THE TASK: Starting with the line that has "Projects with this topic" in the records below and ending with the line that has "Cordova, TN", output those lines exactly and nothing more; omit the pictures.

EXERCISE INPUT:
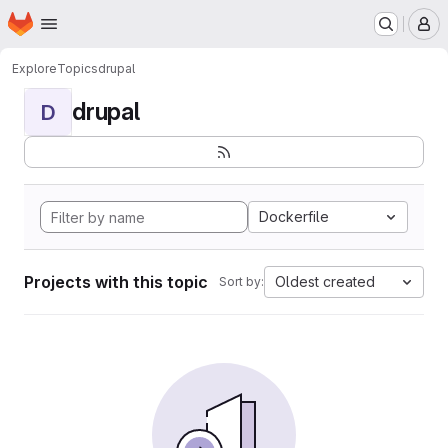
Homepage
Skip to main content
M
Explore
Topics
drupal
drupal
D
Dockerfile
Projects with this topic
Oldest created
Sort by:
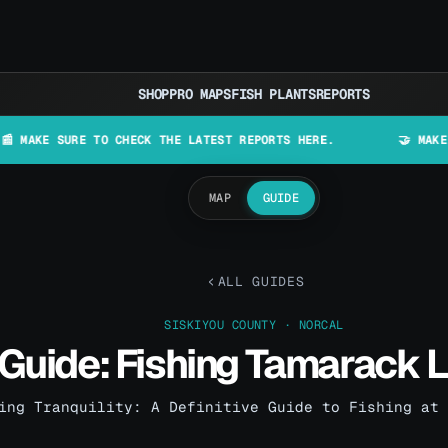
SHOP
PRO MAPS
FISH PLANTS
REPORTS
URE TO CHECK THE LATEST REPORTS HERE.
🤝 MAKE LURES IN
MAP
GUIDE
ALL GUIDES
SISKIYOU COUNTY · NORCAL
Guide: Fishing Tamarack 
ing Tranquility: A Definitive Guide to Fishing at 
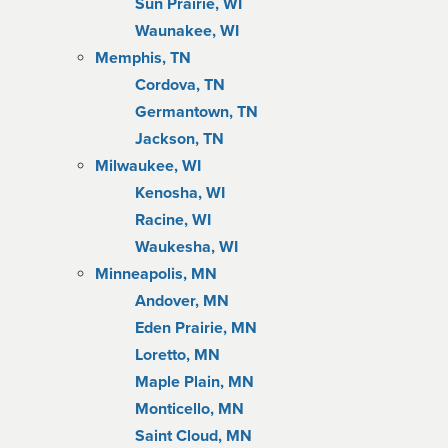
Sun Prairie, WI
Waunakee, WI
Memphis, TN
Cordova, TN
Germantown, TN
Jackson, TN
Milwaukee, WI
Kenosha, WI
Racine, WI
Waukesha, WI
Minneapolis, MN
Andover, MN
Eden Prairie, MN
Loretto, MN
Maple Plain, MN
Monticello, MN
Saint Cloud, MN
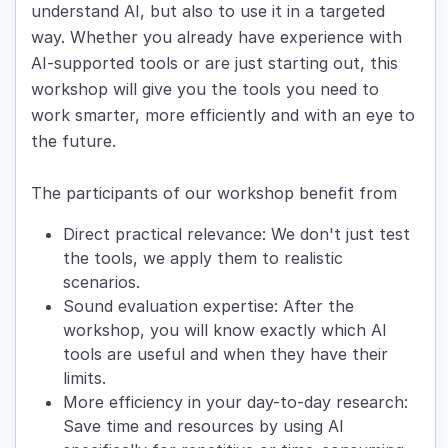
understand AI, but also to use it in a targeted
way. Whether you already have experience with
AI-supported tools or are just starting out, this
workshop will give you the tools you need to
work smarter, more efficiently and with an eye to
the future.
The participants of our workshop benefit from
Direct practical relevance: We don't just test
the tools, we apply them to realistic
scenarios.
Sound evaluation expertise: After the
workshop, you will know exactly which AI
tools are useful and when they have their
limits.
More efficiency in your day-to-day research:
Save time and resources by using AI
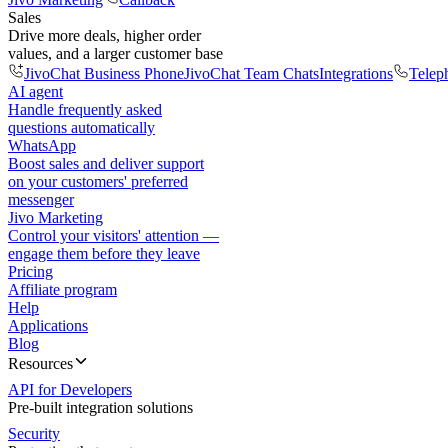
Sales
Drive more deals, higher order
values, and a larger customer base
JivoChat Business Phone
JivoChat Team Chats
Integrations
Telep
AI agent
Handle frequently asked
questions automatically
WhatsApp
Boost sales and deliver support
on your customers' preferred
messenger
Jivo Marketing
Control your visitors' attention —
engage them before they leave
Pricing
Affiliate program
Help
Applications
Blog
Resources
API for Developers
Pre-built integration solutions
Security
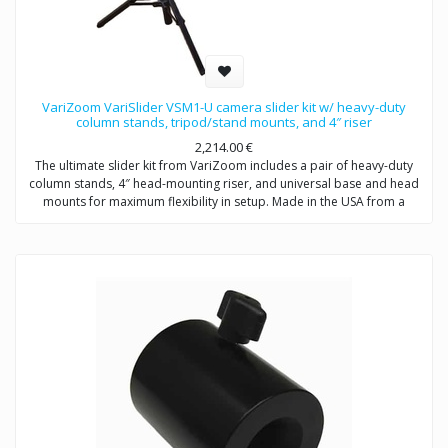
VariZoom VariSlider VSM1-U camera slider kit w/ heavy-duty
column stands, tripod/stand mounts, and 4″ riser
2,214.00
€
The ultimate slider kit from VariZoom includes a pair of heavy-duty
column stands, 4″ head-mounting riser, and universal base and head
mounts for maximum flexibility in setup. Made in the USA from a
completely original concept based on decades of motion picture
equipment design experience, the VariSlider not only rolls more
smoothly and consistently than anything close to its price, it carries
extremely heavy loads effortlessly. Whether you’re mounting a C100 or
a fully-loaded Alexa, the VariSlider will give you absolutely silky motion
every time. The tripod slider combo system can be mounted to
tripods or overhead rigging and it’s essentially future-proof with its
clever integrated multi-mechanical interface track design.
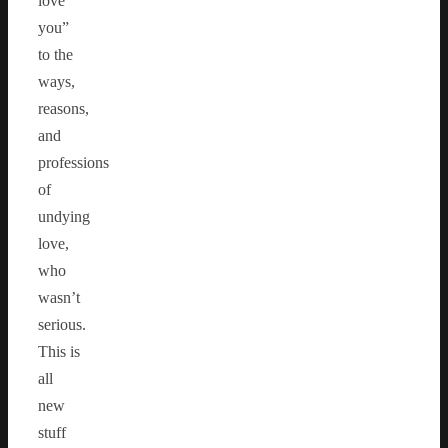
love
you”
to the
ways,
reasons,
and
professions
of
undying
love,
who
wasn’t
serious.
This is
all
new
stuff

RESPONSE:
Projects with this topic
Oldest created
Sort by:
SHOP
PRO MAPS
FISH PLANTS
REPORTS
URE TO CHECK THE LATEST REPORTS HERE.
🤝 MAKE LURES IN
MAP
GUIDE
ALL GUIDES
SISKIYOU COUNTY · NORCAL
Guide: Fishing Tamarack 
ing Tranquility: A Definitive Guide to Fishing at 
Sun Prairie, WI
Waunakee, WI
Memphis, TN
Cordova, TN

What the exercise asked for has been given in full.